- Task details -
Pull each line with the string "Wallet" from the entries.

___ Data section ___

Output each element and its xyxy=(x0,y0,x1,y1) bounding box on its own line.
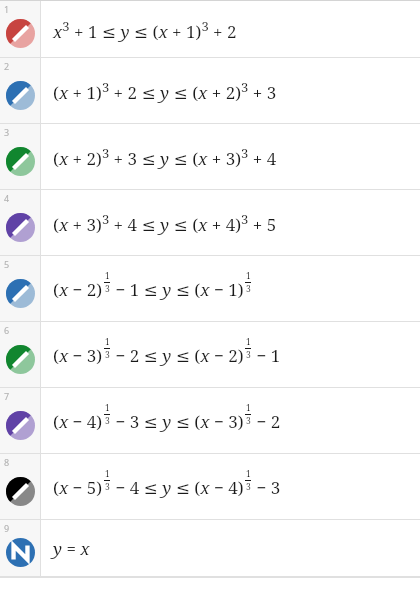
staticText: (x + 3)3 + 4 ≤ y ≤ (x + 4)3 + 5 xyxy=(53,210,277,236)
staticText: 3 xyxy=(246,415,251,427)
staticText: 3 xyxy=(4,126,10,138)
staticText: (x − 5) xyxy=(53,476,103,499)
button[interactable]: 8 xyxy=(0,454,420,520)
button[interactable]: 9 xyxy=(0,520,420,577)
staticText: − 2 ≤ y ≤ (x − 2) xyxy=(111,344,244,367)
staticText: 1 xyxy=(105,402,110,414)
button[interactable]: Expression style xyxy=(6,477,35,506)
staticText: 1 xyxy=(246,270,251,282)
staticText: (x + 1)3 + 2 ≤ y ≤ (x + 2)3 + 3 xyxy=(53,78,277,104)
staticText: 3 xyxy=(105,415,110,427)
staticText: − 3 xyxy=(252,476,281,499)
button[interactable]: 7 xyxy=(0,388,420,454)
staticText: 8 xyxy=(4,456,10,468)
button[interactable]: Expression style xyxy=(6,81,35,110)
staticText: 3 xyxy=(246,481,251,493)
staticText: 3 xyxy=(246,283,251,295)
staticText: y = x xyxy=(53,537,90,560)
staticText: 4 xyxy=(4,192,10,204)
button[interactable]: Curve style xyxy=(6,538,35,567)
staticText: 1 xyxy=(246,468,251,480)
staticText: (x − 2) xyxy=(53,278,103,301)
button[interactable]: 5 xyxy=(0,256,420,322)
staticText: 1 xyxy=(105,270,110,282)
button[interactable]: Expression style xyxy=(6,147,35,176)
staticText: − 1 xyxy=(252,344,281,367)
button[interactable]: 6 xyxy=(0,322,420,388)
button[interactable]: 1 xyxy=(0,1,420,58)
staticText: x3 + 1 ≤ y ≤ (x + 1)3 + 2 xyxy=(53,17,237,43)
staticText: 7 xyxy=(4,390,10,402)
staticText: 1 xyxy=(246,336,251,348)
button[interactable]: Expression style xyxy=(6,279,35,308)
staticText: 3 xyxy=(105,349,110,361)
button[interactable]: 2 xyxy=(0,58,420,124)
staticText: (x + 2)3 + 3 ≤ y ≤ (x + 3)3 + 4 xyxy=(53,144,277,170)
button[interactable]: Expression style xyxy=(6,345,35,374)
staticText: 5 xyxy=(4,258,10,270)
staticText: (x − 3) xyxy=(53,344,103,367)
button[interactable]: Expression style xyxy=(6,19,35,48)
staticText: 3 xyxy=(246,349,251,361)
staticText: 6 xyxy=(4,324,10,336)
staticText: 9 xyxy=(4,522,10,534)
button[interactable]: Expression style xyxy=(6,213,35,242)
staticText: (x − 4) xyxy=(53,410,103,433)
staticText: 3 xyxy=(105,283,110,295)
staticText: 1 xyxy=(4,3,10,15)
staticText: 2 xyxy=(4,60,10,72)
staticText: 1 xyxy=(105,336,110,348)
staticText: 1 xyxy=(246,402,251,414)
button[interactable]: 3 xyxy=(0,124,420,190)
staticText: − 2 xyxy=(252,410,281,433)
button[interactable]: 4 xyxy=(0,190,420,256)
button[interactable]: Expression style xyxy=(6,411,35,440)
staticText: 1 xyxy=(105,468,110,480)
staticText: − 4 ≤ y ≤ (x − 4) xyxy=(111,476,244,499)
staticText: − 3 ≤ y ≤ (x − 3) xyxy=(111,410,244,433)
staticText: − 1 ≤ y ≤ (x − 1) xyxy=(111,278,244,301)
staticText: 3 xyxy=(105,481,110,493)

___
___ Data section ___

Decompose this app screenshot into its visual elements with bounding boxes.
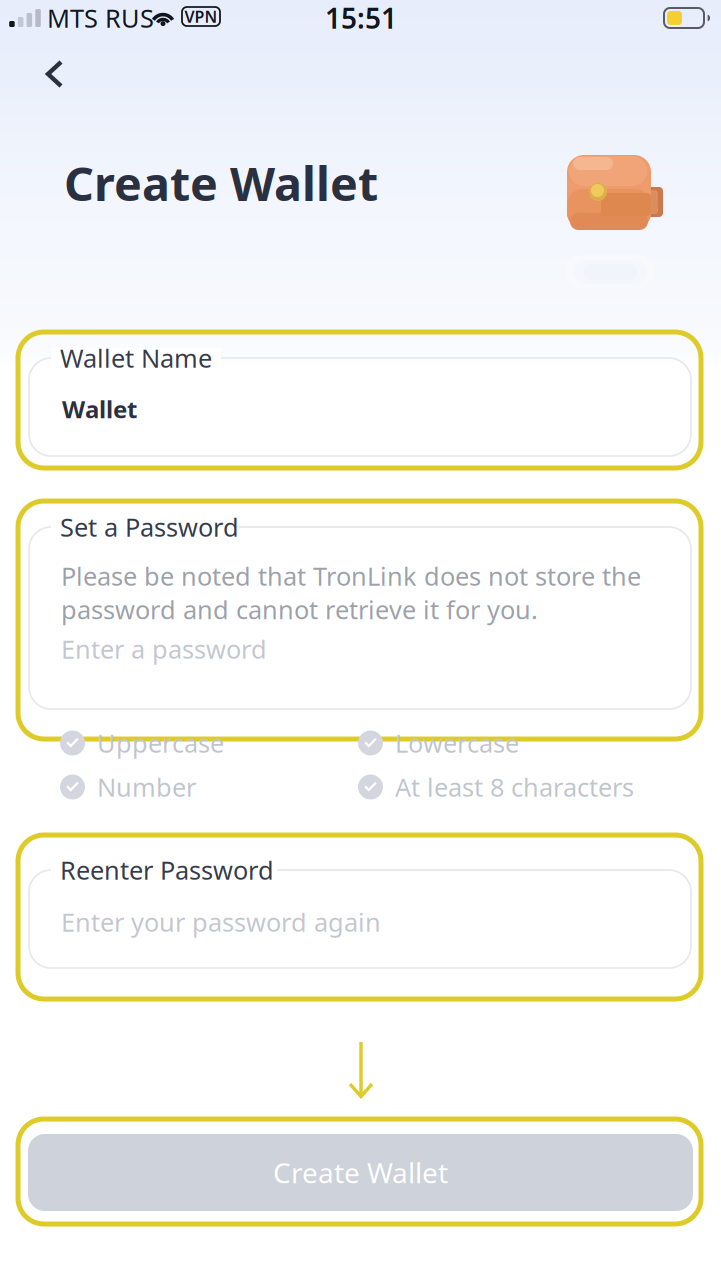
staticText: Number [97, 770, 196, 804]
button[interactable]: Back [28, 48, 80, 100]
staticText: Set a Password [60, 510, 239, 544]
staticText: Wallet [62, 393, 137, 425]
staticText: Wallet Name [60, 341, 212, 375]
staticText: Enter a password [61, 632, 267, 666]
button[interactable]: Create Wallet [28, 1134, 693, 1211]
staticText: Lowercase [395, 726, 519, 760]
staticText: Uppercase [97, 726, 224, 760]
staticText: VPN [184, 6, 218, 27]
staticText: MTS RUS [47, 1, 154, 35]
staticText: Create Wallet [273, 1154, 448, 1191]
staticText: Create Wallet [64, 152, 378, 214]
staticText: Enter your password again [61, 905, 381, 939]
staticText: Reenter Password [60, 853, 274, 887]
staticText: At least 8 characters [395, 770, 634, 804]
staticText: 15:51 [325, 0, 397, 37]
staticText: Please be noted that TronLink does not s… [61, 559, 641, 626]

___

- Written solution -
staticText: Wallet [62, 393, 137, 425]
staticText: Wallet Name [60, 341, 212, 375]
button[interactable]: Create Wallet [28, 1134, 693, 1211]
staticText: Create Wallet [273, 1154, 448, 1191]
staticText: Create Wallet [64, 152, 378, 214]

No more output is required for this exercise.